NEW ORLEANS — A virtual care team-guided strategy improved guideline-directed medical therapy for inpatients with HF with reduced ejection fraction across multiple hospitals in an integrated health care system, researchers reported.

Despite strong evidence and endorsement by clinical practice guidelines, implementation of guideline-directed medical therapy (GDMT) for HFrEF remains incomplete, Ankeet S. Bhatt, MD, MBA, ScM, clinical fellow in the division of cardiology at Brigham and Women’s Hospital and Harvard Medical School, said during a featured clinical research presentation at the American College of Cardiology Scientific Session. Hospitalization, regardless of the admission indication, may represent a potentially attractive setting for therapeutic optimization, Bhatt said.

Heart matrix_Adobe Stock
A virtual care team strategy improved prescribing of recommended HF drugs for inpatients.
Image: Adobe Stock

“However, prior HF implementation trials have generally excluded two populations: those with HF but admitted for other reasons, and those with de novo presentations of HF during their index clinical encounter,” Bhatt said.

Finding a ‘middle strategy’

Implementation trials conducted in patients with HFrEF typically involve one of two types of models — highly electronic clinical decision support algorithms, which are scalable to large populations but lead to concerns about “alert fatigue,” and in-person care support models, which have demonstrated large effects on implementation outcomes and even improvements in clinical outcomes, Bhatt said.

Ankeet S. Bhatt

“However, these strategies are resource-intense and may not be applicable to other care settings,” Bhatt said. “We were interested in whether there might be a middle strategy. The one we selected was a virtual care team. We drew inspiration from other in-hospital care teams, like that of an antibiotic stewardship team, and an anticoagulation management service.”

In a multicenter implementation trial, Bhatt and colleagues allocated 252 hospital encounters for patients with HF with a left ventricular EF of 40% or lower to a virtual care team-guided strategy (107 encounters among 83 patients) or usual care (145 encounters among 115 patients) across three centers in an integrated health system. The mean age of patients was 69 years; 34% were women; 14% were Black and 17% were Hispanic. In the virtual care team group, clinicians received up to one daily GDMT optimization suggestion from a physician-pharmacist team.

The primary effectiveness outcome was in-hospital change in GDMT optimization score. In-hospital safety outcomes were adjudicated by an independent clinical events committee.

The findings were simultaneously published in the Journal of the American College of Cardiology.

Intervention improves drug initiation rates

The virtual care team strategy improved GDMT scores vs. usual care (adjusted difference, 1.2; 95% CI, 0.7-1.8; P < .001). Assessing initiation of specific therapies, prescribing of beta-blockers, in particular, nearly doubled for patients allocated to the virtual care team group vs. usual care, with prescribing rates among treatment-naive patients of 81% and 44%, respectively (P = .005). Similarly, rate of new prescriptions for mineralocorticoid antagonist therapy was higher in the virtual care group vs. usual care (32% vs. 11%; P = .001).

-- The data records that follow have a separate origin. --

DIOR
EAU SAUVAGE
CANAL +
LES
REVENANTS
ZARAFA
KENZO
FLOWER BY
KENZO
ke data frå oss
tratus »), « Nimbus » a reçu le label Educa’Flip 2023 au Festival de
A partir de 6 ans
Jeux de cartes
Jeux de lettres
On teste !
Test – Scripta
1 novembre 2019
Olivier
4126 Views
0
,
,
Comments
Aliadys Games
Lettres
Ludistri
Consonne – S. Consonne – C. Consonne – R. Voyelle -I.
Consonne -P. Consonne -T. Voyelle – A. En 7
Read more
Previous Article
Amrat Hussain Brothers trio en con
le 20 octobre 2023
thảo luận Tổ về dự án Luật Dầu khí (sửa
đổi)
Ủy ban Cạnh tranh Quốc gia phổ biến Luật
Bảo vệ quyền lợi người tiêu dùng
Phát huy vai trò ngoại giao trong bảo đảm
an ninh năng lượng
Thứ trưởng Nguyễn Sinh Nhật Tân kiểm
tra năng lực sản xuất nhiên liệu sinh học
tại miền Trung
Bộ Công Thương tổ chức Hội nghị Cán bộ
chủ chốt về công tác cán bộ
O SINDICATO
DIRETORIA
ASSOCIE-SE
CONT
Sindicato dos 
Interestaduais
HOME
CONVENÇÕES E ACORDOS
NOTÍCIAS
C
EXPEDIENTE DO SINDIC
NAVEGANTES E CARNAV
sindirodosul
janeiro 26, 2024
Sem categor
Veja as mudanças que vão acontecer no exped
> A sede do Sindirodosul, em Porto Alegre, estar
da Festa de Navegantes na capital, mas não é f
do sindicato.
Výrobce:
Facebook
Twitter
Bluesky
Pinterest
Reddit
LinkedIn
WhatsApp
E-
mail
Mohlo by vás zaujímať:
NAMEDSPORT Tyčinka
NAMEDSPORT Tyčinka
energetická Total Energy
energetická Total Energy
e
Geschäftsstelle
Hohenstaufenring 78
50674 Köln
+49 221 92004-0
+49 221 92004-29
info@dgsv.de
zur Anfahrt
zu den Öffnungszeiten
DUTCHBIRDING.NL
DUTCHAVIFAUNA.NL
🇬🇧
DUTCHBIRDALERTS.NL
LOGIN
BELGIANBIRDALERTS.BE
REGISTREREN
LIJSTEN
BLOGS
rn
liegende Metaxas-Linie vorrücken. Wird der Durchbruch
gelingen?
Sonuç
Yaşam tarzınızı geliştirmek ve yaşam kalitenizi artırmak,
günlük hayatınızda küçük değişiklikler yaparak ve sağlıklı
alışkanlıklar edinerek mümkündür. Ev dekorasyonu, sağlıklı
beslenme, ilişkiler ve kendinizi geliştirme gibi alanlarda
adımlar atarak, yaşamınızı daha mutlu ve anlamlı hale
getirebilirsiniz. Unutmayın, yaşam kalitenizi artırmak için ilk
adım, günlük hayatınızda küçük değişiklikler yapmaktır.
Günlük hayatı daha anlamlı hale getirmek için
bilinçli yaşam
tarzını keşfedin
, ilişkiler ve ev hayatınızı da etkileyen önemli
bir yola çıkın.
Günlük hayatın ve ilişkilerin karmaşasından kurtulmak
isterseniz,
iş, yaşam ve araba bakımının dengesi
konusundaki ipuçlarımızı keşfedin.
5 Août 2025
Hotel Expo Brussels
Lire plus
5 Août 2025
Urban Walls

New initiations of GDMT (44% vs. 23%; P = .001) and intensifications of therapy (50% vs. 28%; P = .001) were higher in the virtual care team group, translating to a number needed to intervene of five encounters, Bhatt said.

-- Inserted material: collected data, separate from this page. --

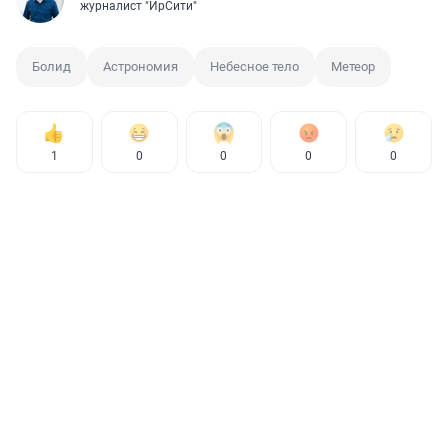
журналист "ИрСити"
Болид
Астрономия
Небесное тело
Метеор
1
0
0
0
0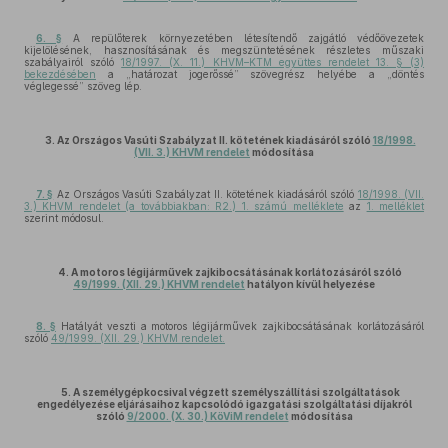
6. §
A repülőterek környezetében létesítendő zajgátló védőövezetek
kijelölésének, hasznosításának és megszüntetésének részletes műszaki
szabályairól szóló
18/1997. (X. 11.) KHVM–KTM együttes rendelet 13. § (3)
bekezdésében
a „határozat jogerőssé” szövegrész helyébe a „döntés
véglegessé” szöveg lép.
3. Az Országos Vasúti Szabályzat II. kötetének kiadásáról szóló
18/1998.
(VII. 3.) KHVM rendelet
módosítása
7. §
Az Országos Vasúti Szabályzat II. kötetének kiadásáról szóló
18/1998. (VII.
3.) KHVM rendelet (a továbbiakban: R2.) 1. számú melléklete
az
1. melléklet
szerint módosul.
4. A motoros légijárművek zajkibocsátásának korlátozásáról szóló
49/1999. (XII. 29.) KHVM rendelet
hatályon kívül helyezése
8. §
Hatályát veszti a motoros légijárművek zajkibocsátásának korlátozásáról
szóló
49/1999. (XII. 29.) KHVM rendelet.
5. A személygépkocsival végzett személyszállítási szolgáltatások
engedélyezése eljárásaihoz kapcsolódó igazgatási szolgáltatási díjakról
szóló
9/2000. (X. 30.) KöViM rendelet
módosítása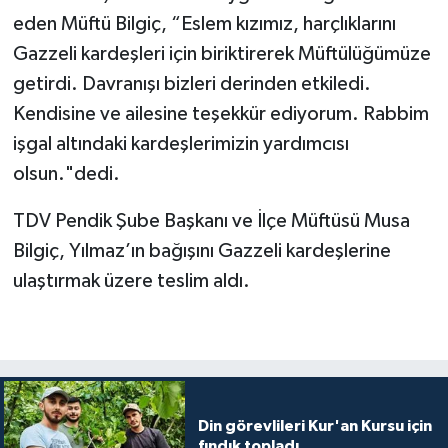
Diyarbakır Müftülüğü
İhtida Haberleri
eden Müftü Bilgiç, “Eslem kızımız, harçlıklarını
Gazzeli kardeşleri için biriktirerek Müftülüğümüze
Düzce Müftülüğü
YAŞAM
getirdi. Davranışı bizleri derinden etkiledi.
Edirne Müftülüğü
Kendisine ve ailesine teşekkür ediyorum. Rabbim
işgal altındaki kardeşlerimizin yardımcısı
Elazığ Müftülüğü
olsun."dedi.
Erzincan Müftülüğü
TDV Pendik Şube Başkanı ve İlçe Müftüsü Musa
Bilgiç, Yılmaz’ın bağışını Gazzeli kardeşlerine
Erzurum Müftülüğü
ulaştırmak üzere teslim aldı.
Eskişehir Müftülüğü
Gaziantep Müftülüğü
Giresun Müftülüğü
Din görevlileri Kur'an Kursu için
fındık topladı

Bhatt noted that the primary endpoint was an in-hospital implementation outcome; whether medication durability persists outside of the hospital setting after use of a virtual care team requires further study, he said. Additionally, the researchers observed an important treatment interaction in subgroup analyses in which Hispanic and predominantly Spanish-speaking patients derived less benefit from the virtual care intervention.

In-hospital adverse events (P = .3) and length of stay did not differ between the groups.

“Virtual care teams represent an effective, scalable and safe approach to HFrEF therapeutic optimization,” Bhatt said.